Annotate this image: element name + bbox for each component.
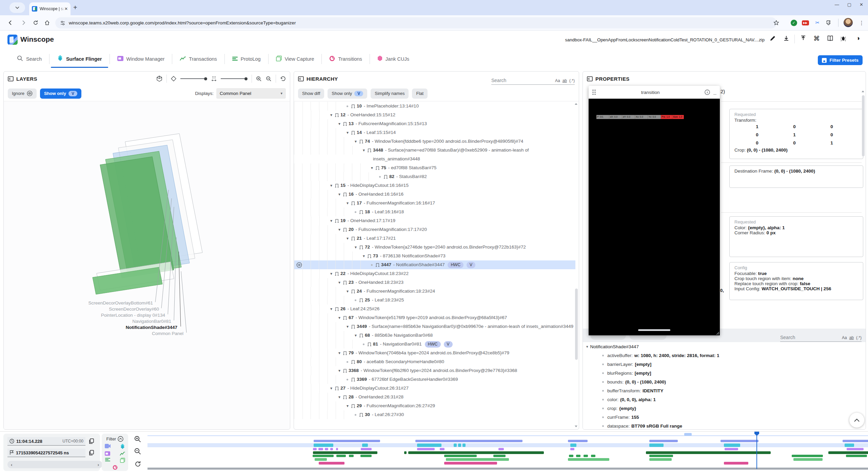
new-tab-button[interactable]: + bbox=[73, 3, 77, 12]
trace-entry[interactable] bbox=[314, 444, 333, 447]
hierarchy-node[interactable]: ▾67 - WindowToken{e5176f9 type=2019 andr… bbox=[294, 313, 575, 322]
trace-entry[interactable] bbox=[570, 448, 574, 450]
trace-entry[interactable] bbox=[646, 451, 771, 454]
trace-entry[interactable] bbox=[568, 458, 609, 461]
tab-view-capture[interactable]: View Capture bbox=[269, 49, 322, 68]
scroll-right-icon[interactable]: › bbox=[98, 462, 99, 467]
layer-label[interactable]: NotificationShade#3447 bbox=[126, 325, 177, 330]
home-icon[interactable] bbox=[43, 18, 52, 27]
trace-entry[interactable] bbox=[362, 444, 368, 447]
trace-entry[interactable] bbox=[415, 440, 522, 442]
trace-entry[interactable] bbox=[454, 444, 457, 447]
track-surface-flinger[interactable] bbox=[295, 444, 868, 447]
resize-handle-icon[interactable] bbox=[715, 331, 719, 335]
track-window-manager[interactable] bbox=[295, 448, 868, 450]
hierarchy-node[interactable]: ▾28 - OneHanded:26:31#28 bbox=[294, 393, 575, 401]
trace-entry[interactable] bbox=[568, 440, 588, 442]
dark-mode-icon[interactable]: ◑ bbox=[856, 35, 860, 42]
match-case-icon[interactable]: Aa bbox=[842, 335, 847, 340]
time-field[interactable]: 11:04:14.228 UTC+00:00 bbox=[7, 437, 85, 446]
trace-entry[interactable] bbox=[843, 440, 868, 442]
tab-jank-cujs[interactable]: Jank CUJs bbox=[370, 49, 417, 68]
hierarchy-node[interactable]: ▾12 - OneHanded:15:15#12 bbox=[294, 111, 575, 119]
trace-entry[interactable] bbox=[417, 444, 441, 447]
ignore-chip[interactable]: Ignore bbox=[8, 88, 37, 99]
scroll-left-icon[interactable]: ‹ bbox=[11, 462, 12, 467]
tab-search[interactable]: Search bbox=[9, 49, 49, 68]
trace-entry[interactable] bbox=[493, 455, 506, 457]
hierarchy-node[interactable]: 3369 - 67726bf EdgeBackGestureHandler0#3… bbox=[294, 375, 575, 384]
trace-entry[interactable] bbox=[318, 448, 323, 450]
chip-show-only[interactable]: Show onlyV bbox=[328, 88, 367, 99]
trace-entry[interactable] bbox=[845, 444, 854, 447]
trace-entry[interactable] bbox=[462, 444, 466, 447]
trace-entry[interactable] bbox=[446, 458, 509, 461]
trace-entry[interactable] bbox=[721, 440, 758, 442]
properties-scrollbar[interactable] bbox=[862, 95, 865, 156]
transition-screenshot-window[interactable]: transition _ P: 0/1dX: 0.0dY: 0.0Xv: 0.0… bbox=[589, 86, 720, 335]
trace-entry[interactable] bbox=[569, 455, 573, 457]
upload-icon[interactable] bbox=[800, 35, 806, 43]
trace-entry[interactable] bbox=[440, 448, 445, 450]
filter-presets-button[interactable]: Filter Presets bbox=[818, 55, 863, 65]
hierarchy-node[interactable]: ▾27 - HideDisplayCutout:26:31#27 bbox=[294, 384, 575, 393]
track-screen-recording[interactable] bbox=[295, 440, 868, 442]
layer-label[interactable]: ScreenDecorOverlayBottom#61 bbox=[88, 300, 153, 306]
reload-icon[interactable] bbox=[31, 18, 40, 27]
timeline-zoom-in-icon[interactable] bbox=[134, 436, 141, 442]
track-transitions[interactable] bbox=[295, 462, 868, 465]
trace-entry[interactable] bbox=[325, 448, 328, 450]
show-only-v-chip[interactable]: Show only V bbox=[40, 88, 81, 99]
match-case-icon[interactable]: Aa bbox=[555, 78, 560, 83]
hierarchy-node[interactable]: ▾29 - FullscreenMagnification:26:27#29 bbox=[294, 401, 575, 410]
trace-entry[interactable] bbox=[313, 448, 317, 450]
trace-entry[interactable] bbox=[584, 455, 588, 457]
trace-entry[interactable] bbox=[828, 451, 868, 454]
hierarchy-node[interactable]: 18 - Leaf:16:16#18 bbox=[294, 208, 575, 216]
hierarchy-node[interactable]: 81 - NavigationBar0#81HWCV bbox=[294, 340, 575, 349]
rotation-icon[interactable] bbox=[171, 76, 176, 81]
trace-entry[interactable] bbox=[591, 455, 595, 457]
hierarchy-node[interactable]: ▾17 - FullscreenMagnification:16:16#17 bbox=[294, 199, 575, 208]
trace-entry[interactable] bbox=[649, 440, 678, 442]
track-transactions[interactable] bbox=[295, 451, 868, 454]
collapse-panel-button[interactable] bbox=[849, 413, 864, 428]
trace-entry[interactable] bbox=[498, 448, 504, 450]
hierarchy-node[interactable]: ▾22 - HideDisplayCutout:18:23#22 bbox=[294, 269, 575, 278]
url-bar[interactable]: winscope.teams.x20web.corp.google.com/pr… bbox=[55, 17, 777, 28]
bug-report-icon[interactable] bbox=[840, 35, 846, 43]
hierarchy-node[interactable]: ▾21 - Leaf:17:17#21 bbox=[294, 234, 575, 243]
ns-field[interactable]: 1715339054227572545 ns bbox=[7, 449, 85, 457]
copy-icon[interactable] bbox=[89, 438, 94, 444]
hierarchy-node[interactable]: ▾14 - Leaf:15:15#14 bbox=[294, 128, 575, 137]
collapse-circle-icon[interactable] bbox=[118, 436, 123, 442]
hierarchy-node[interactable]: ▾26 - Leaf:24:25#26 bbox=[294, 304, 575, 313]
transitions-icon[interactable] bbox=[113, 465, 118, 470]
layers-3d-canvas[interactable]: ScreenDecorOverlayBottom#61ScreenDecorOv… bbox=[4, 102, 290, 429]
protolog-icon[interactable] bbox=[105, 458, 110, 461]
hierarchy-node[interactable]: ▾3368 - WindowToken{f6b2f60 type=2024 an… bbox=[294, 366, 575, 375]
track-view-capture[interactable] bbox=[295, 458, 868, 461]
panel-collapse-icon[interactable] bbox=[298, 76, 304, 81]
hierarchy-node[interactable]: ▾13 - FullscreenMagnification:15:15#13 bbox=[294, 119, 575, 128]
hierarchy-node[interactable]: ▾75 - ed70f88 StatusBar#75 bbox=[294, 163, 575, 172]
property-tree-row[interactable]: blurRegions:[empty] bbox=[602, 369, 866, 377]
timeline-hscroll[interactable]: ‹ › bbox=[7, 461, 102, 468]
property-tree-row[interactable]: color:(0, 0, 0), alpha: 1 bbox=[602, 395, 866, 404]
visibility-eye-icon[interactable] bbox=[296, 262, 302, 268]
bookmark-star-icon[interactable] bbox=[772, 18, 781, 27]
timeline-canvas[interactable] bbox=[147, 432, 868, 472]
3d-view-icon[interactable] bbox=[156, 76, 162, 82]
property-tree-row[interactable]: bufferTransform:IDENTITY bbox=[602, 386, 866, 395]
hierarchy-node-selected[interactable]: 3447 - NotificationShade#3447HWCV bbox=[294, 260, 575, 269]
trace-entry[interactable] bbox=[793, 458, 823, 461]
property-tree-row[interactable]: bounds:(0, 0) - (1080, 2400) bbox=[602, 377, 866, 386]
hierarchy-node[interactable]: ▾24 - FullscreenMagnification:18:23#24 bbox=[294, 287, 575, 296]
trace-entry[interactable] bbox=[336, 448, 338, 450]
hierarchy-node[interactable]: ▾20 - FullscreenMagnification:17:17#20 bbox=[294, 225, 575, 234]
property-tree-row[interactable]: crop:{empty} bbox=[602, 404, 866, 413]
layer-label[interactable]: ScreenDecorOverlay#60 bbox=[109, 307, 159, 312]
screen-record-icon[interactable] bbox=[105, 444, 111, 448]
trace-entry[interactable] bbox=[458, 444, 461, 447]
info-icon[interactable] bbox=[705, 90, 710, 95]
:::
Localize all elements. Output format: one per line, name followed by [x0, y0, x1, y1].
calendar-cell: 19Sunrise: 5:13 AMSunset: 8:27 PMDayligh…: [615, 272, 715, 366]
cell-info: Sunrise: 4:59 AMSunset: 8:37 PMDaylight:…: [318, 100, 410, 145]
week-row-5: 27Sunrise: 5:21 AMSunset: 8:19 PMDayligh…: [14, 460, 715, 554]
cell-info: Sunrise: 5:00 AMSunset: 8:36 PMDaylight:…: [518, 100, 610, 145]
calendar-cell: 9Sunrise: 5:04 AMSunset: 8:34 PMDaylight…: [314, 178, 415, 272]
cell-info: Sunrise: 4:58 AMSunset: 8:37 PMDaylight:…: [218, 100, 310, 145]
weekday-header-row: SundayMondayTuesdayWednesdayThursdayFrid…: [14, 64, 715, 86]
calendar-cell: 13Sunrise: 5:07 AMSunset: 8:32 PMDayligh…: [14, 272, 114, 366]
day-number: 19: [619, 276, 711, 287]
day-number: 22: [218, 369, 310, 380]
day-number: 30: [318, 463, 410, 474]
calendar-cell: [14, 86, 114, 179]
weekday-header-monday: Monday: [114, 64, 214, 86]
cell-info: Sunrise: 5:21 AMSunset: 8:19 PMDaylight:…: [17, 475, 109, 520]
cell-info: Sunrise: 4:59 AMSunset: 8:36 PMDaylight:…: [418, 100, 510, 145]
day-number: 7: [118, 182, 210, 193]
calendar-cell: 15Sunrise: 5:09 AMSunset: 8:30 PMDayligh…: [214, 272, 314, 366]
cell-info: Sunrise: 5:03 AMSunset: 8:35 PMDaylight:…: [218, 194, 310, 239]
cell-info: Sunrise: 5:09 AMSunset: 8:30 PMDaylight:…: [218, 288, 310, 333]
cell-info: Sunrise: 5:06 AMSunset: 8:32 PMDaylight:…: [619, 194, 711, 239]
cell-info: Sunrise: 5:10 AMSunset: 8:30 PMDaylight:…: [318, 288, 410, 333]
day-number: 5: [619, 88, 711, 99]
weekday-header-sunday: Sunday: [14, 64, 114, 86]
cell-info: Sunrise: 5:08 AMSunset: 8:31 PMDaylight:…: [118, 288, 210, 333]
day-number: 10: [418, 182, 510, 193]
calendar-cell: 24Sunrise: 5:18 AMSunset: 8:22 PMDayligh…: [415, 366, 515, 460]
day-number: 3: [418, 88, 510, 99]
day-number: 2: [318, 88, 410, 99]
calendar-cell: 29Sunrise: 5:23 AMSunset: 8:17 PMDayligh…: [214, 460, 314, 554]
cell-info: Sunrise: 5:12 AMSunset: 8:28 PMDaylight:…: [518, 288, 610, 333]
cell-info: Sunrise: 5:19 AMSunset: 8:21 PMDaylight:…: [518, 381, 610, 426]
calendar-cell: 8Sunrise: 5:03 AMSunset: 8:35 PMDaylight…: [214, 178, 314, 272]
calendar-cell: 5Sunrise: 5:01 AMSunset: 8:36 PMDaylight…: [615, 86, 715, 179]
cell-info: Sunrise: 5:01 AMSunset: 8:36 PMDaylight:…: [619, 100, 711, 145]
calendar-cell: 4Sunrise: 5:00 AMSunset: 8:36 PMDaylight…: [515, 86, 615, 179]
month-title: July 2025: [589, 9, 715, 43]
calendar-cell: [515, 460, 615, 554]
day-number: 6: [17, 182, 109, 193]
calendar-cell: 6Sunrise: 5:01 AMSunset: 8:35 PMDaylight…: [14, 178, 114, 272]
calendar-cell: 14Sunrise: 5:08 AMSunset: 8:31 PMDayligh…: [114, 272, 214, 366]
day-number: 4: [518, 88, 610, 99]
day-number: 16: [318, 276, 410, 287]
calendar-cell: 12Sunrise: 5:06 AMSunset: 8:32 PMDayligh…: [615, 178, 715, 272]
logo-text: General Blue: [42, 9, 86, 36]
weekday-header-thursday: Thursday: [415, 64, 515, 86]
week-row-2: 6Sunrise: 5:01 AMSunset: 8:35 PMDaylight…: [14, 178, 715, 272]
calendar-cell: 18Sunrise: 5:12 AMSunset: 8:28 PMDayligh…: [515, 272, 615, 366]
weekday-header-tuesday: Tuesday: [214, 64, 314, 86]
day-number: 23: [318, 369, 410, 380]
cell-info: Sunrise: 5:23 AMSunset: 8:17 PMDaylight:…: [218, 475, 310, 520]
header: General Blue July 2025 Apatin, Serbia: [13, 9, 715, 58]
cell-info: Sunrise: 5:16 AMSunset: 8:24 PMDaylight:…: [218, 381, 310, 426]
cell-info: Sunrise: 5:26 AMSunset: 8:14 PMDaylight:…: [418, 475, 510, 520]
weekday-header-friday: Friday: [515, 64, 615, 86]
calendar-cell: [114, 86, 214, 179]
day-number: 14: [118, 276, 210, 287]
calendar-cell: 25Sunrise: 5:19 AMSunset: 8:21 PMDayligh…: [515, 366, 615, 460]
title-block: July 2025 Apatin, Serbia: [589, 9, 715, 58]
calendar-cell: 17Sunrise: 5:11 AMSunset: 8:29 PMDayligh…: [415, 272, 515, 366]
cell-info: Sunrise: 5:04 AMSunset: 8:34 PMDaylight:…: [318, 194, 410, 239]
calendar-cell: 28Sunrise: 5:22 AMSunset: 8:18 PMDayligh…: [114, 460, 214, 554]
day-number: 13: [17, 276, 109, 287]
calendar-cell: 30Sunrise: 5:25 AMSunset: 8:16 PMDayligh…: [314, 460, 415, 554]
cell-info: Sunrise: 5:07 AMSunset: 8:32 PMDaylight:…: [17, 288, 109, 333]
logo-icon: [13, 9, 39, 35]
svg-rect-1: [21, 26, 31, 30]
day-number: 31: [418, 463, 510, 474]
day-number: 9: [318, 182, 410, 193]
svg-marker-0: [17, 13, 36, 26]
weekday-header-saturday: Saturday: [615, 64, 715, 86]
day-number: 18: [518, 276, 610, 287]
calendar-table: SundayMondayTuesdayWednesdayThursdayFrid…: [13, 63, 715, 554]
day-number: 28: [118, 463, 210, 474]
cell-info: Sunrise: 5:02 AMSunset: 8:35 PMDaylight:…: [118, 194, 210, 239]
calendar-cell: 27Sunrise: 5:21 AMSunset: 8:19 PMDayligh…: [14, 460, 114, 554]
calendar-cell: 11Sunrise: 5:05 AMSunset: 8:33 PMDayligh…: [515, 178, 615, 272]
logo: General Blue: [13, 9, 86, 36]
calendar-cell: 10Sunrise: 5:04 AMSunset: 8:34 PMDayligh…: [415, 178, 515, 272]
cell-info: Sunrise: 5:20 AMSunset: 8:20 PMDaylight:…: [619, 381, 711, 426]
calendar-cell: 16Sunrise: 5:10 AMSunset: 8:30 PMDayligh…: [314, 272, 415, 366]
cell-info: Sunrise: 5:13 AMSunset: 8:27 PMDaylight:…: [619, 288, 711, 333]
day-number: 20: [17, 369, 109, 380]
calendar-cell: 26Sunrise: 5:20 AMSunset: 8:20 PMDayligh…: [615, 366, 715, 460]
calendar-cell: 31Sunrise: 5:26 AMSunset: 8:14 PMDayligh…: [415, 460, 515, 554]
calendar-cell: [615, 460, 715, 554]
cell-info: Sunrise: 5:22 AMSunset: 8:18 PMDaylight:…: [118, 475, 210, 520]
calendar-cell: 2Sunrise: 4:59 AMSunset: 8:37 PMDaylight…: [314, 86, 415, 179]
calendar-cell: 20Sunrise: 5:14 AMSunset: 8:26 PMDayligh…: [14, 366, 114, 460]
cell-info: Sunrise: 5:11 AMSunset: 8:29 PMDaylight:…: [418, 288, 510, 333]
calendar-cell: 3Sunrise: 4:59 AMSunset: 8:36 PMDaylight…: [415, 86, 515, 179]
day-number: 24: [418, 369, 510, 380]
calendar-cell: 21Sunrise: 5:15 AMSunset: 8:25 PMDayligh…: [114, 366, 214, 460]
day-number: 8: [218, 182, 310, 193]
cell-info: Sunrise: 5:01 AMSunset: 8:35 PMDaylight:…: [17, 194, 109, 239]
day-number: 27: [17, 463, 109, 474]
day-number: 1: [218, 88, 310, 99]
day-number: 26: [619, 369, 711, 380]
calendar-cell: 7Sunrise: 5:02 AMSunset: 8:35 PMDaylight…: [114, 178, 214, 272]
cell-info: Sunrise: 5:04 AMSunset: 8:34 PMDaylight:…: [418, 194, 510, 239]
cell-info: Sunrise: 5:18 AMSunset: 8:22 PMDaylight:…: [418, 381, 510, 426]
:::
For the word "canvas", find every line in the data that holds it and copy that line.

layers-3d-canvas[interactable]: ScreenDecorOverlayBottom#61ScreenDecorOv… bbox=[4, 102, 290, 429]
timeline-canvas[interactable] bbox=[147, 432, 868, 472]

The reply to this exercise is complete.